_WHAT IS BEING ASKED_
Every line from the one containing "중앙회와 각 신용협동조합은 비교공시 정보" to the end of the records below must be copied exactly, and no pictures may be included.

━━━━━ SUPPLIED INFORMATION

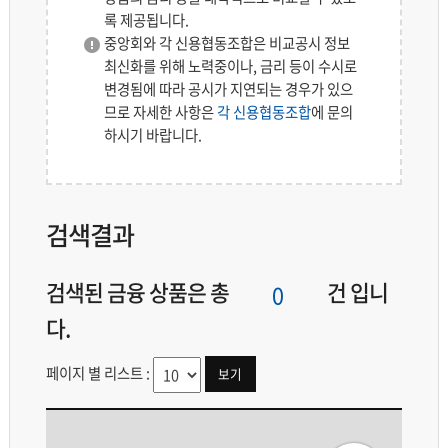
록 제공됩니다.
중앙회와 각 신용협동조합은 비교공시 정보
최신화를 위해 노력중이나, 금리 등이 수시로
변경됨에 따라 공시가 지연되는 경우가 있으
므로 자세한 사항은
각 신용협동조합
에 문의
하시기 바랍니다.
검색결과
검색된 금융 상품은 총
건 입니
다.
페이지 별 리스트 :
보기
검색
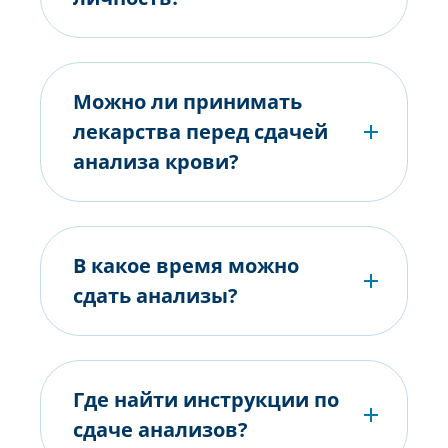
Можно ли принимать
лекарства перед сдачей
анализа крови?
В какое время можно
сдать анализы?
Где найти инструкции по
сдаче анализов?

━━━━━━━━━━

_SOLUTION TO THIS TASK_
중앙회와 각 신용협동조합은 비교공시 정보
최신화를 위해 노력중이나, 금리 등이 수시로
변경됨에 따라 공시가 지연되는 경우가 있으
므로 자세한 사항은
각 신용협동조합
에 문의
하시기 바랍니다.
검색결과
검색된 금융 상품은 총
건 입니
다.
페이지 별 리스트 :
보기
검색
Можно ли принимать
лекарства перед сдачей
анализа крови?
В какое время можно
сдать анализы?
Где найти инструкции по
сдаче анализов?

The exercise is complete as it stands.